-- Opening Marker --
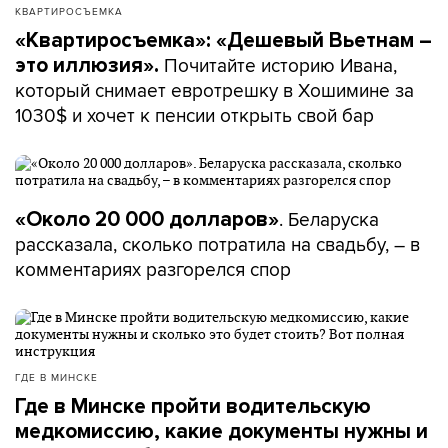
КВАРТИРОСЪЕМКА
«Квартиросъемка»: «Дешевый Вьетнам –
Почитайте историю Ивана,
это иллюзия».
который снимает евротрешку в Хошимине за
1030$ и хочет к пенсии открыть свой бар
. Беларуска
«Около 20 000 долларов»
рассказала, сколько потратила на свадьбу, – в
комментариях разгорелся спор
ГДЕ В МИНСКЕ
Где в Минске пройти водительскую
медкомиссию, какие документы нужны и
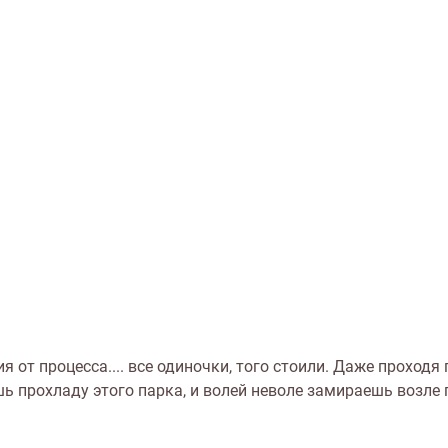
от процесса.... все одиночки, того стоили. Даже проходя 
 прохладу этого парка, и волей неволе замираешь возле 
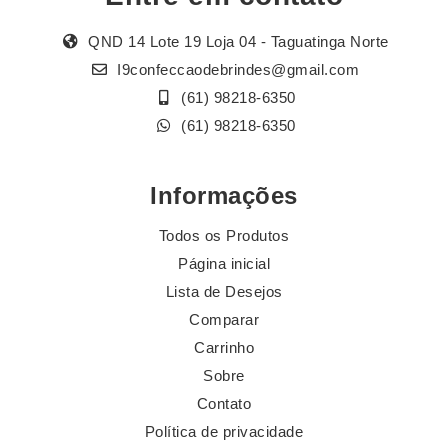
QND 14 Lote 19 Loja 04 - Taguatinga Norte
I9confeccaodebrindes@gmail.com
(61) 98218-6350
(61) 98218-6350
Informações
Todos os Produtos
Página inicial
Lista de Desejos
Comparar
Carrinho
Sobre
Contato
Política de privacidade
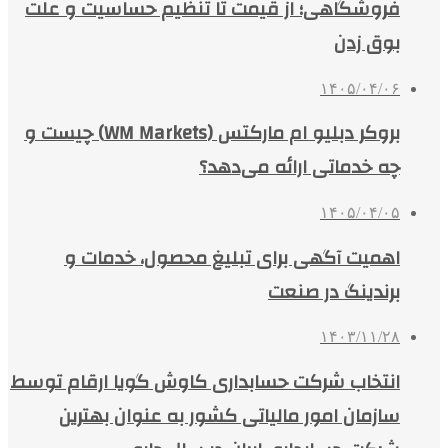
فروشگاهی؛ از قیمت تا تنظیم حساسیت و علت
بوق زدن
۱۴۰۵/۰۴/۰۶
بروکر دبلیو ام مارکتس (WM Markets) چیست و
چه خدماتی ارائه می‌دهد؟
۱۴۰۵/۰۴/۰۵
اهمیت آگهی برای تبلیغ محصول، خدمات و
برندینگ در صنعت
۱۴۰۳/۱۱/۲۸
انتخاب شرکت حسابداری کاوش گویا ارقام توسط
سازمان امور مالیاتی کشور به عنوان بهترین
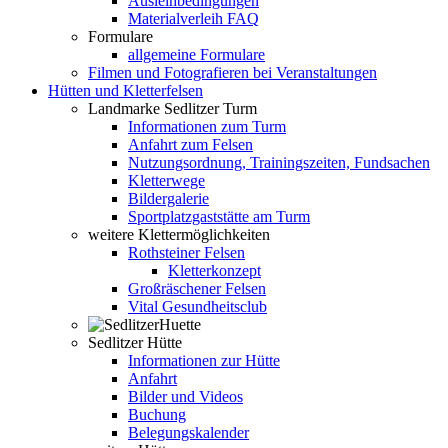
Ausleihbedingungen
Materialverleih FAQ
Formulare
allgemeine Formulare
Filmen und Fotografieren bei Veranstaltungen
Hütten und Kletterfelsen
Landmarke Sedlitzer Turm
Informationen zum Turm
Anfahrt zum Felsen
Nutzungsordnung, Trainingszeiten, Fundsachen
Kletterwege
Bildergalerie
Sportplatzgaststätte am Turm
weitere Klettermöglichkeiten
Rothsteiner Felsen
Kletterkonzept
Großräschener Felsen
Vital Gesundheitsclub
Sedlitzer Hütte
Informationen zur Hütte
Anfahrt
Bilder und Videos
Buchung
Belegungskalender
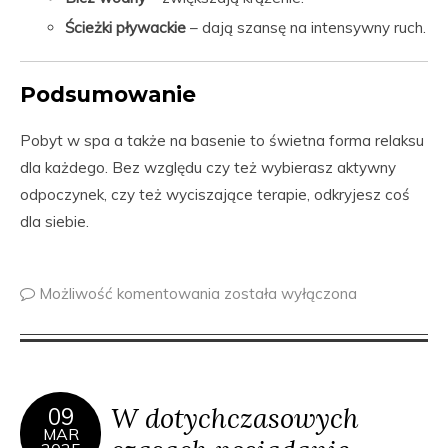
Ścieżki pływackie
– dają szansę na intensywny ruch.
Podsumowanie
Pobyt w spa a także na basenie to świetna forma relaksu
dla każdego. Bez względu czy też wybierasz aktywny
odpoczynek, czy też wyciszające terapie, odkryjesz coś
dla siebie.
Możliwość komentowania
została wyłączona
W dotychczasowych
09
MAR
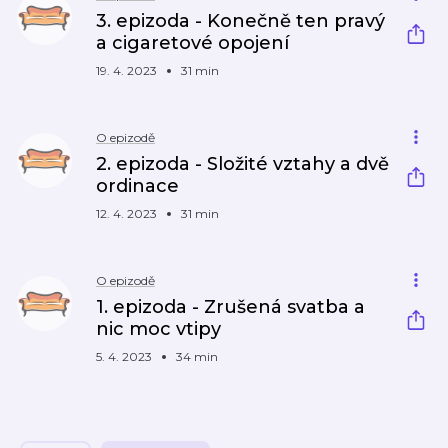
3. epizoda - Konečně ten pravý
a cigaretové opojení
19. 4. 2023
31 min
O epizodě
2. epizoda - Složité vztahy a dvě
ordinace
12. 4. 2023
31 min
O epizodě
1. epizoda - Zrušená svatba a
nic moc vtipy
5. 4. 2023
34 min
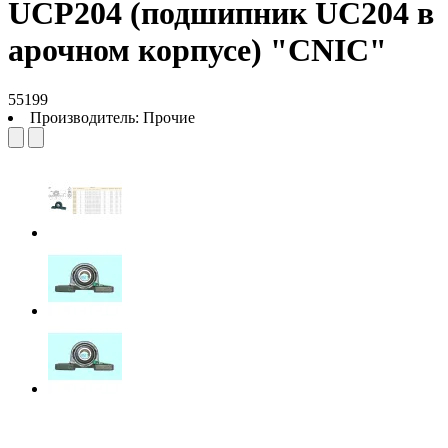
UCP204 (подшипник UC204 в
арочном корпусе) "CNIC"
55199
Производитель:
Прочие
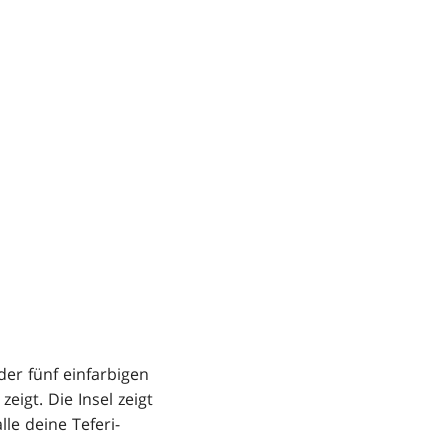
der fünf einfarbigen
eigt. Die Insel zeigt
le deine Teferi-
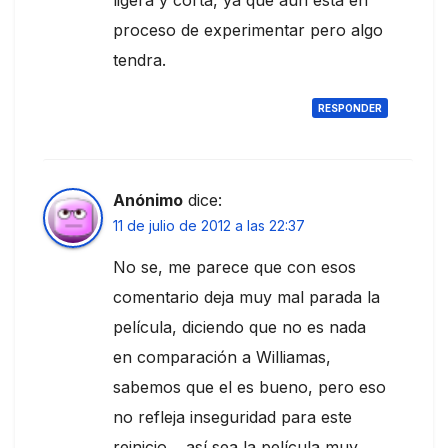
proceso de experimentar pero algo
tendra.
RESPONDER
Anónimo
dice:
11 de julio de 2012 a las 22:37
No se, me parece que con esos
comentario deja muy mal parada la
película, diciendo que no es nada
en comparación a Williamas,
sabemos que el es bueno, pero eso
no refleja inseguridad para este
reinicio… así sea la película muy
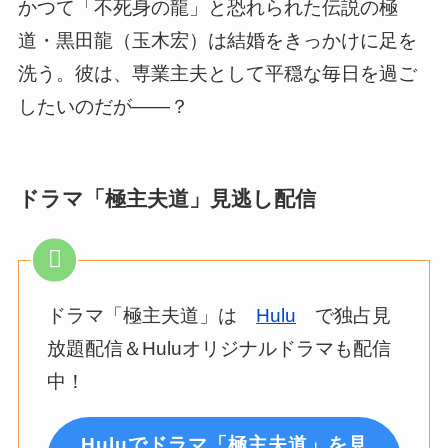
かつて「不死身の龍」と恐れられた伝説の極
道・黒田龍（玉木宏）は結婚をきっかけに足を
洗う。彼は、専業主夫として平穏な毎日を過ご
したいのだが――？
ドラマ「極主夫道」見逃し配信
ドラマ「極主夫道」は
Hulu
で独占見
放題配信＆Huluオリジナルドラマも配信
中！
Huluでドラマ「極主夫道」を見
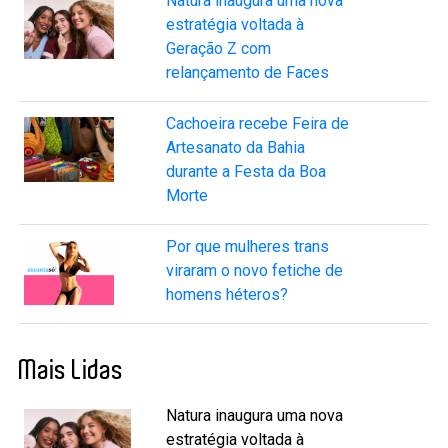
Natura inaugura uma nova
estratégia voltada à
Geração Z com
relançamento de Faces
Cachoeira recebe Feira de
Artesanato da Bahia
durante a Festa da Boa
Morte
Por que mulheres trans
viraram o novo fetiche de
homens héteros?
Mais Lidas
Natura inaugura uma nova
estratégia voltada à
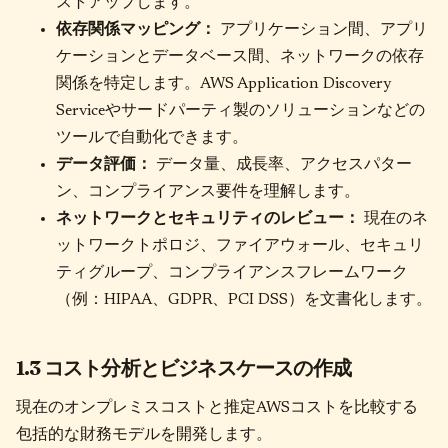
ストアップします。
依存関係マッピング：
アプリケーション間、アプリ
ケーションとデータベース間、ネットワークの依存
関係を特定します。AWS Application Discovery
Serviceやサードパーティ製のソリューションなどの
ツールで自動化できます。
データ評価：
データ量、成長率、アクセスパター
ン、コンプライアンス要件を理解します。
ネットワークとセキュリティのレビュー：
現在のネ
ットワークトポロジ、ファイアウォール、セキュリ
ティグループ、コンプライアンスフレームワーク
（例：HIPAA、GDPR、PCI DSS）を文書化します。
1.3 コスト分析とビジネスケースの作成
現在のオンプレミスコストと推定AWSコストを比較する
包括的な財務モデルを開発します。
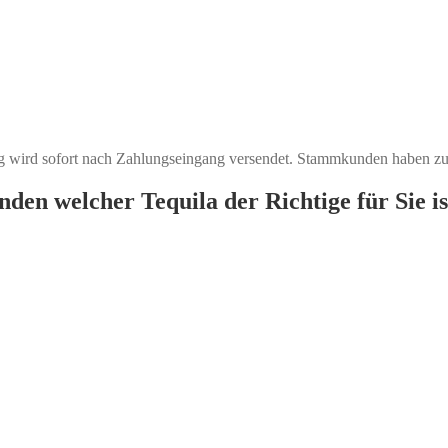
ng wird sofort nach Zahlungseingang versendet. Stammkunden haben z
den welcher Tequila der Richtige für Sie is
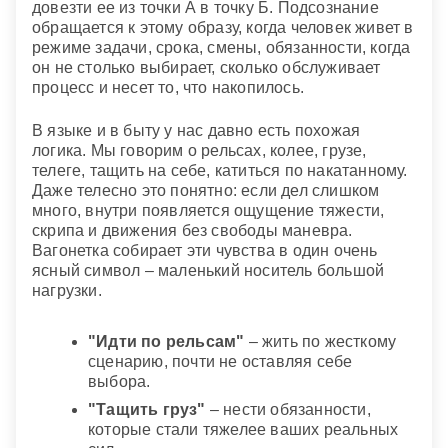
довезти ее из точки А в точку Б. Подсознание
обращается к этому образу, когда человек живет в
режиме задачи, срока, смены, обязанности, когда
он не столько выбирает, сколько обслуживает
процесс и несет то, что накопилось.
В языке и в быту у нас давно есть похожая
логика. Мы говорим о рельсах, колее, грузе,
телеге, тащить на себе, катиться по накатанному.
Даже телесно это понятно: если дел слишком
много, внутри появляется ощущение тяжести,
скрипа и движения без свободы маневра.
Вагонетка собирает эти чувства в один очень
ясный символ – маленький носитель большой
нагрузки.
"Идти по рельсам"
– жить по жесткому
сценарию, почти не оставляя себе
выбора.
"Тащить груз"
– нести обязанности,
которые стали тяжелее ваших реальных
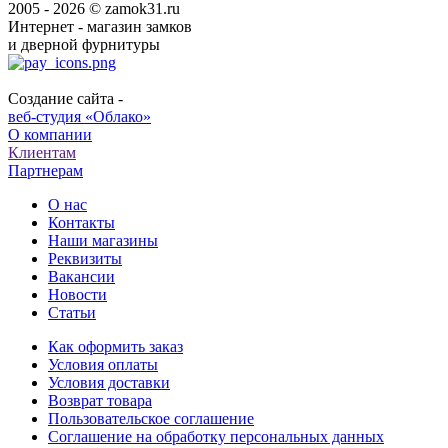
2005 - 2026 © zamok31.ru
Интернет - магазин замков
и дверной фурнитуры
Создание сайта -
веб-студия «Облако»
О компании
Клиентам
Партнерам
О нас
Контакты
Наши магазины
Реквизиты
Вакансии
Новости
Статьи
Как оформить заказ
Условия оплаты
Условия доставки
Возврат товара
Пользовательское соглашение
Соглашение на обработку персональных данных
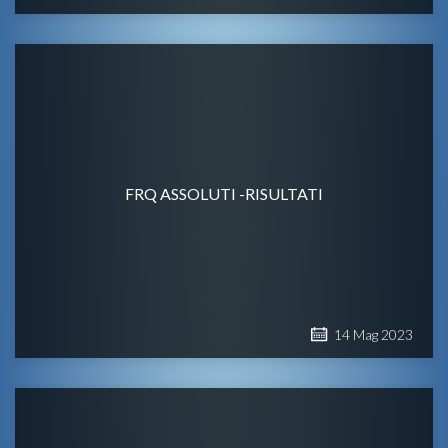
FRQ ASSOLUTI -RISULTATI
14
Mag
2023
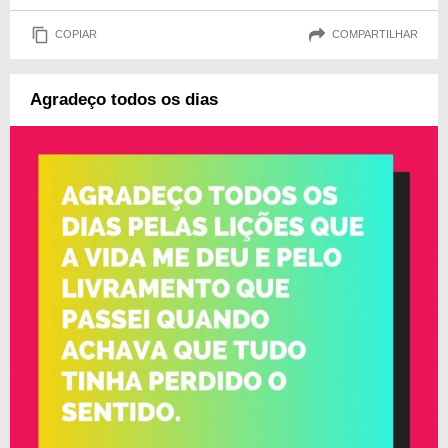
COPIAR
COMPARTILHAR
Agradeço todos os dias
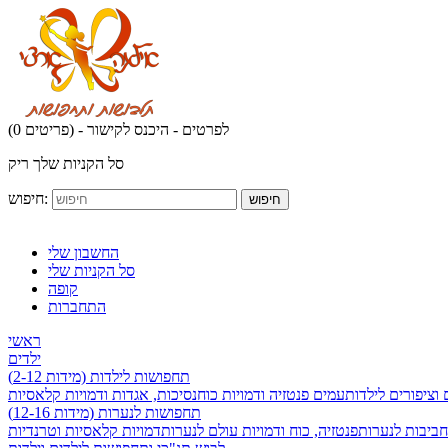
לפרטים - היכנס לקישור
(0 פריטים) -
סל הקניות שלך ריק
חיפוש:
חיפוש
החשבון שלי
סל הקניות שלי
קופה
התחברות
ראשי
ילדים
תחפושות לילדות (מידות 2-12)
 וציפורים לילדות
עמים פנטזיה ודמויות כוח
נסיכות, אגדות ודמויות קלאסיות
תחפושות לנערות (מידות 12-16)
חביבות לנערות
פנטזיה, כוח ודמויות עולם לנערות
דמויות קלאסיות וטרנדיות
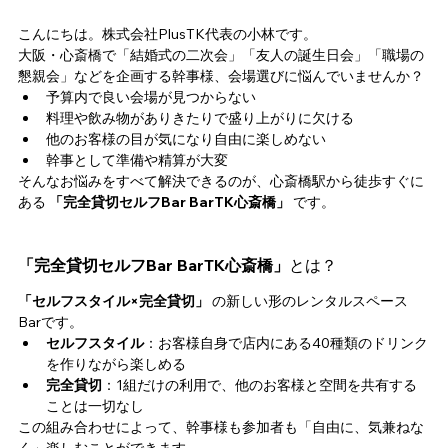
こんにちは。株式会社PlusTK代表の小林です。
大阪・心斎橋で「結婚式の二次会」「友人の誕生日会」「職場の
懇親会」などを企画する幹事様、会場選びに悩んでいませんか？
予算内で良い会場が見つからない
料理や飲み物がありきたりで盛り上がりに欠ける
他のお客様の目が気になり自由に楽しめない
幹事として準備や精算が大変
そんなお悩みをすべて解決できるのが、心斎橋駅から徒歩すぐに
ある 
「完全貸切セルフBar BarTK心斎橋」
 です。
「完全貸切セルフBar BarTK心斎橋」
とは？
「セルフスタイル×完全貸切」
 の新しい形のレンタルスペース
Barです。
セルフスタイル
：お客様自身で店内にある40種類のドリンク
を作りながら楽しめる
完全貸切
：1組だけの利用で、他のお客様と空間を共有する
ことは一切なし
この組み合わせによって、幹事様も参加者も「自由に、気兼ねな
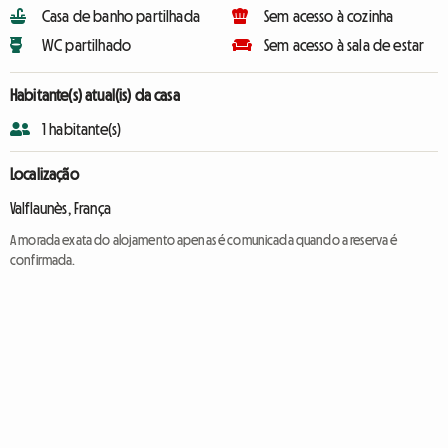
Casa de banho partilhada
Sem acesso à cozinha
WC partilhado
Sem acesso à sala de estar
Habitante(s) atual(is) da casa
1 habitante(s)
Localização
Valflaunès, França
A morada exata do alojamento apenas é comunicada quando a reserva é
confirmada.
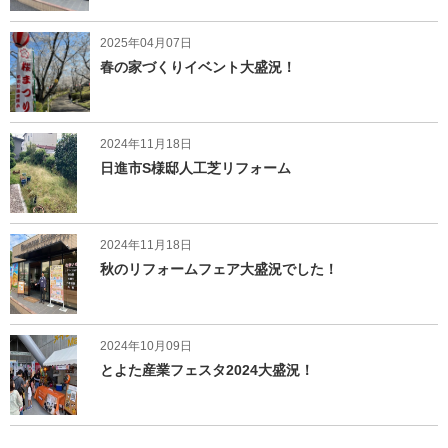
2025年04月07日
春の家づくりイベント大盛況！
2024年11月18日
日進市S様邸人工芝リフォーム
2024年11月18日
秋のリフォームフェア大盛況でした！
2024年10月09日
とよた産業フェスタ2024大盛況！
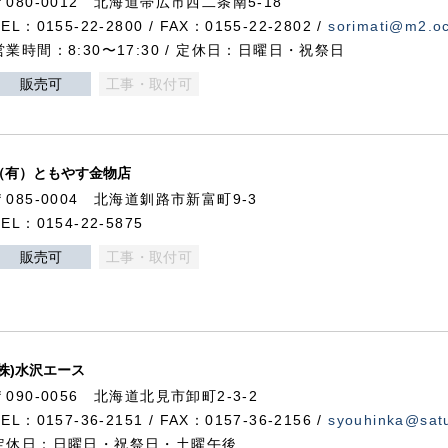
〒080-0012 北海道帯広市西二条南5-18
TEL：0155-22-2800 / FAX：0155-22-2802 /
sorimati@m2.oc
営業時間：8:30〜17:30 / 定休日：日曜日・祝祭日
販売可
工事・取付可
（有）ともやす金物店
〒085-0004 北海道釧路市新富町9-3
TEL：0154-22-5875
販売可
工事・取付可
(株)水沢エース
〒090-0056 北海道北見市卸町2-3-2
TEL：0157-36-2151 / FAX：0157-36-2156 /
syouhinka@satu
定休日：日曜日・祝祭日・土曜午後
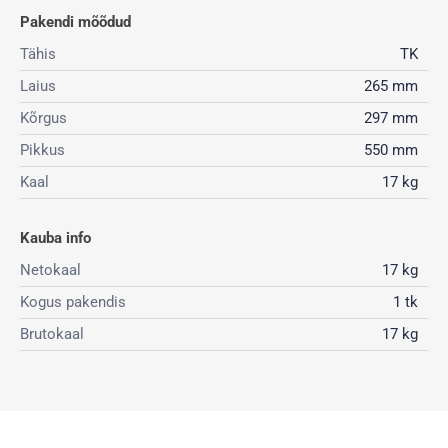
Pakendi mõõdud
Tähis
TK
Laius
265 mm
Kõrgus
297 mm
Pikkus
550 mm
Kaal
17 kg
Kauba info
Netokaal
17 kg
Kogus pakendis
1 tk
Brutokaal
17 kg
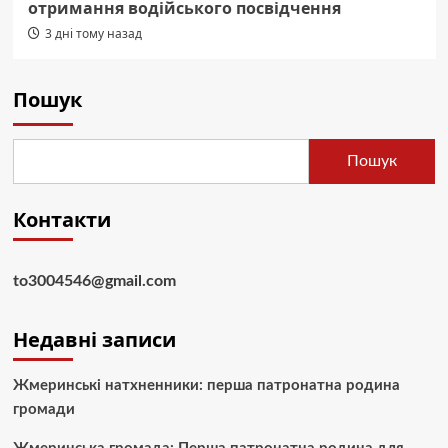
отримання водійського посвідчення
3 дні тому назад
Пошук
Пошук
Контакти
to3004546@gmail.com
Недавні записи
Жмеринські натхненники: перша патронатна родина
громади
-- Closing Marker --
TASK DIRECTIONS> A clean copy is needed of the lines above from the one with "Vital Gesundheitsclub" up to and including the one with "odpoczynek, czy też". Please set it down exactly, with no pictures.

YOUR SOLUTION>
Vital Gesundheitsclub
Sedlitzer Hütte
Informationen zur Hütte
Anfahrt
Bilder und Videos
Buchung
Belegungskalender
Ścieżki pływackie
– dają szansę na intensywny ruch.
Podsumowanie
Pobyt w spa a także na basenie to świetna forma relaksu
dla każdego. Bez względu czy też wybierasz aktywny
odpoczynek, czy też wyciszające terapie, odkryjesz coś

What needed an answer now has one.